Now, if the log is part of a normal file (typical today) then you write the log record, which appends to the disk file. The FILE SYSTEM will then (likely) append to ITS log that change you just made so that it can update it's local file system structures. Later, the file system will, also, commit its dirty pages and make it's meta data changes permanent.
So, you can see that even a simple append can invoke multiple writes to the disk.
Now consider an "append only" design like CouchDB. What Couch will do, is when you make a simple write, it does not have a log. The file is its own log. Couch DB files grow without end, and need compaction during maintenance. But when it does the write, it writes not just the data page, but any indexes affected. And when indexes are affected, then Couch will rewrite the entire BRANCH of the index change from root to leaf. So, a simple write in this case can be more expensive than you would first think.

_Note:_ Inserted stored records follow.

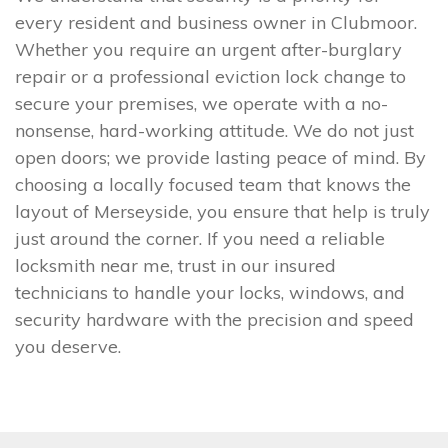
every resident and business owner in Clubmoor.
Whether you require an urgent after-burglary
repair or a professional eviction lock change to
secure your premises, we operate with a no-
nonsense, hard-working attitude. We do not just
open doors; we provide lasting peace of mind. By
choosing a locally focused team that knows the
layout of Merseyside, you ensure that help is truly
just around the corner. If you need a reliable
locksmith near me, trust in our insured
technicians to handle your locks, windows, and
security hardware with the precision and speed
you deserve.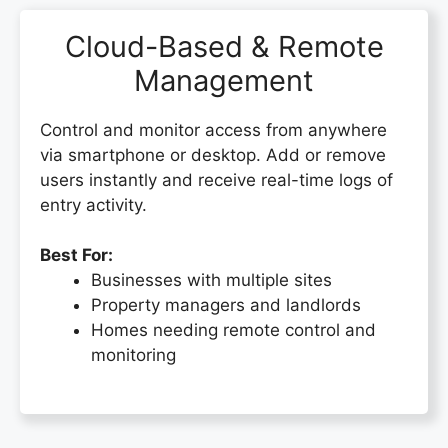
Cloud-Based & Remote
Management
Control and monitor access from anywhere
via smartphone or desktop. Add or remove
users instantly and receive real-time logs of
entry activity.
Best For:
Businesses with multiple sites
Property managers and landlords
Homes needing remote control and
monitoring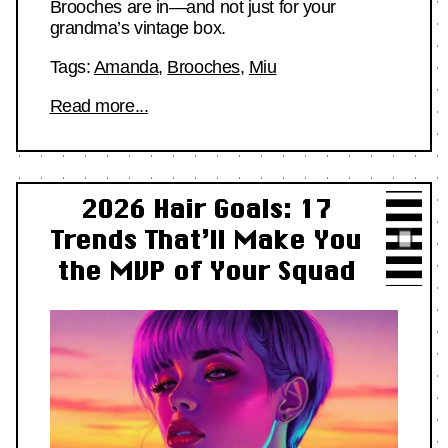
Brooches are in—and not just for your
grandma’s vintage box.
Tags:
Amanda
,
Brooches
,
Miu
Read more...
2026 Hair Goals: 17
Trends That’ll Make You
the MVP of Your Squad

Now, of course, you throw in all of the random reads to disrupt your random writes and it all get quite complicated quite quickly. What I've learned though is that while streaming bandwidth is an important aspect of IO operations, overall operations per second are even more important. You can have 2 disks with the same bandwidth, but the one with the slower platter and/or head speed will have fewer ops/sec, just from head travel time and platter seek time.
Ideally, your DB uses dedicated raw storage vs a file system for storage, but most do not do that today. The advantages of file systems based stores operationally typically outweigh the performance benefits.
If you're on a file system, then preallocated, sequential files are a benefit so that your "append only" isn't simply skipping around other files on the file system, thus becoming similar to random updates. Also, by using preallocated files, your updates are simply updating DB data structures during writes rather than DB AND file system data structures as the file expands.
Putting logs, indexes, and data on separate disks allow multiple drives to work simultaneously with less interference. Your log can truly be append only for example compared to fighting with the random data reads or index updates.
So, all of those things factor in to throughput on DBs.